Your task is to set down the line containing "Book Your Strategy Session (156, 649)" and every later line of the entries, word for word, including the last.
((
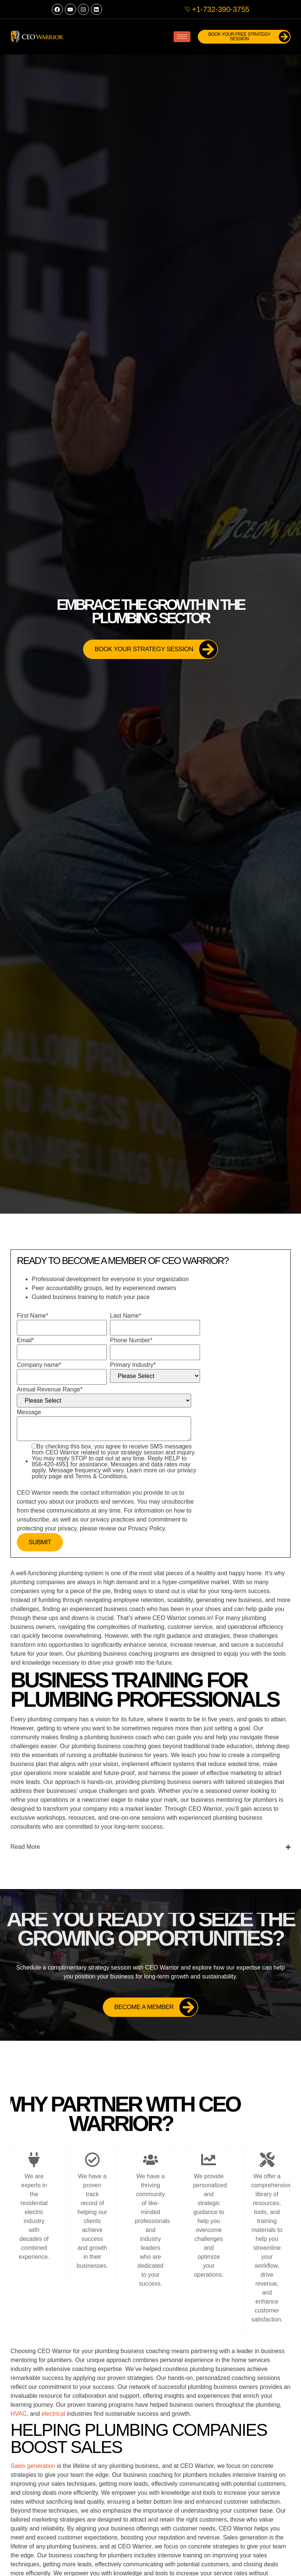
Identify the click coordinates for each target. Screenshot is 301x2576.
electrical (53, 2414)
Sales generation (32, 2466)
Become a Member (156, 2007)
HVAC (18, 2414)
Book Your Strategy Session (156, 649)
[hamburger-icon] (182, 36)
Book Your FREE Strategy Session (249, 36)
))
> [FINISHED EXERCISE]:
Book Your Strategy Session (156, 649)
[hamburger-icon] (182, 36)
Book Your FREE Strategy Session (249, 36)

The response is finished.